According to a study in the June 19 issue of JAMA among children with juvenile idiopathic arthritis (JIA) who had undergone primary immunization, the use of a measles-mumps-rubella (MMR) booster compared with no booster did not result in worse JIA disease activity.
"Juvenile idiopathic arthritis is the most common childhood rheumatic disease, with a prevalence between 16 and 150 per 100,000. Patients with JIA may be susceptible to infections through the immunosuppressive effect of their disease or its treatment. Preventing infections in patients with JIA requires effective and safe vaccinations that induce protective immune responses, have no severe adverse effects, and do not affect JIA disease activity. The live attenuated MMR vaccine is administered to children worldwide via national immunization programs. In immunocompromised patients, concern exists about the safety of live attenuated vaccines given the theoretical risk of enhanced replication of the attenuated pathogens in these patients. The safety of MMR vaccination in particular has been questioned in patients with JIA because the rubella component has been linked to the induction of arthritis in small uncontrolled studies," according to background information in the article.
AdvertisementMarloes W. Heijstek, M.D., of the University Medical Center Utrecht, Wilhelmina Children's Hospital, Utrecht, the Netherlands, and colleagues conducted a study to assess whether MMR booster vaccination affects disease activity in patients with JIA. The randomized trial included 137 patients with JIA 4 to 9 years of age who were recruited from 5 academic hospitals in the Netherlands between May 2008 and July 2011. Patients were randomly assigned to receive MMR booster vaccination (n=68) or no vaccination (control group; n=69). Disease activity was measured by the Juvenile Arthritis Disease Activity Score (JADAS-27), ranging from 0 (no activity) to 57 (high activity).
The researchers found that the average JADAS-27 during the total follow-up period did not differ significantly between 63 revaccinated patients (JADAS-27, 2.8) and 68 controls (JADAS-27, 2.4). The average number of flares per patient did not differ significantly between the MMR booster group (0.44) and the control group (0.34), nor did the percentage of patients with 1 or more flares during follow-up.

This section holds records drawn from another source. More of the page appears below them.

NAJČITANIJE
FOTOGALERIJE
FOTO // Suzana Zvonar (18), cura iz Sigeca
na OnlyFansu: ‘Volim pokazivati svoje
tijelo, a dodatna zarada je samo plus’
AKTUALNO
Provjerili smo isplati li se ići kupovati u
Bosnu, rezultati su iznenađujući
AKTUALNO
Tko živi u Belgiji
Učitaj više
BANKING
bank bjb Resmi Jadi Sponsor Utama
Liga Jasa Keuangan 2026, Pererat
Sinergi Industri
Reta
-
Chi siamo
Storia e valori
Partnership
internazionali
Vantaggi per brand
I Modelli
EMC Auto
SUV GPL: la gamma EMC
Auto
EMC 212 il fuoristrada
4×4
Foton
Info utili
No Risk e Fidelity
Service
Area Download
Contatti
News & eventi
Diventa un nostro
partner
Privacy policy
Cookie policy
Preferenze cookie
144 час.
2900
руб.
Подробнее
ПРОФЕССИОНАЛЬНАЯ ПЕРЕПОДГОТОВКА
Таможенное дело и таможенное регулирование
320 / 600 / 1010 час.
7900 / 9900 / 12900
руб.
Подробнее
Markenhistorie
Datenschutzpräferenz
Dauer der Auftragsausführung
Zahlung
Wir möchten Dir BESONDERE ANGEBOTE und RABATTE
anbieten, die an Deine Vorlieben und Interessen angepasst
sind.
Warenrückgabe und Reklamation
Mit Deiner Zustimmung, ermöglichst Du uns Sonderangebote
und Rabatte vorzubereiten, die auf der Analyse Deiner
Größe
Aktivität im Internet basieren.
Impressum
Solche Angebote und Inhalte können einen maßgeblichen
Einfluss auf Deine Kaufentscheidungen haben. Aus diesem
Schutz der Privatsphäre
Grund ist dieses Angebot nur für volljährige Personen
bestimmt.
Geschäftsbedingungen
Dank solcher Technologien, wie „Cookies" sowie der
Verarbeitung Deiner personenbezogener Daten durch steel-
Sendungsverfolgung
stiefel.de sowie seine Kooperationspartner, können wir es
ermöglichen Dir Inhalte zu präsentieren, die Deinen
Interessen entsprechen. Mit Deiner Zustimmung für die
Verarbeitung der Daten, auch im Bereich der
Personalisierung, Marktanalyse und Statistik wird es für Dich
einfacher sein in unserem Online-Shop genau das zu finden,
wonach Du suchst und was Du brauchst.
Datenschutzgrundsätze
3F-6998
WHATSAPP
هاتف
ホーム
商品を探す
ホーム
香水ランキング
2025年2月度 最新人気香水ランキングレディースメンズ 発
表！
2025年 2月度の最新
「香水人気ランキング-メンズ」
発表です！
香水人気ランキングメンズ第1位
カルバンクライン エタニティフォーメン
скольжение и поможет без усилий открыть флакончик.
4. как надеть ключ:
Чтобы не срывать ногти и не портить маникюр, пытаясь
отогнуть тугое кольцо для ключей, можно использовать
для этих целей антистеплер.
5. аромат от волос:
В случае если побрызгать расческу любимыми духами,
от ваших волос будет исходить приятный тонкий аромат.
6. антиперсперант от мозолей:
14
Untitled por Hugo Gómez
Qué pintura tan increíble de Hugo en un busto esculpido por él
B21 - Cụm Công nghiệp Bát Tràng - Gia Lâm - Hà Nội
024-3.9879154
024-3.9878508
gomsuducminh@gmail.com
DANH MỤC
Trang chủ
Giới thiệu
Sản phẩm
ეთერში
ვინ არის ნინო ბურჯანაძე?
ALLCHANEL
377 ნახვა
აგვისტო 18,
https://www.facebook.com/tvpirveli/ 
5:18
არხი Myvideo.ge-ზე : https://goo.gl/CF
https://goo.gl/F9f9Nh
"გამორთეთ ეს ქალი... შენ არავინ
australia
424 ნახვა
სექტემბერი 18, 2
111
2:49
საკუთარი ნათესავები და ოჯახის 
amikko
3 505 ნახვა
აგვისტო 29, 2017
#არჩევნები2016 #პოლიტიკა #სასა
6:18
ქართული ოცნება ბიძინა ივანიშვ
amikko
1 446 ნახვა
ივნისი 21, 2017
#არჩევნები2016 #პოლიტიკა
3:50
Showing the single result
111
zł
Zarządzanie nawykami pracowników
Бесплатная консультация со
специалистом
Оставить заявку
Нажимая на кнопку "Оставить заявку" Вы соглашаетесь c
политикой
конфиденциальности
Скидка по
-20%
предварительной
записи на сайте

All revaccinated patients were seroprotected against measles and rubella after vaccination. At 12 months, seroprotection rates were higher in revaccinated patients vs. controls (measles, 100 percent vs. 92 percent; mumps, 97 percent vs. 81 percent; and rubella, 100 percent vs. 94 percent, respectively), and antibody concentrations were higher compared with controls against measles, mumps, and rubella.
"The safety of MMR vaccination has been questioned because disease flares have been described after MMR vaccination. Our trial does not show an effect of vaccination on disease activity," the authors write.
"Larger studies are needed to assess MMR effects in patients using biologic agents."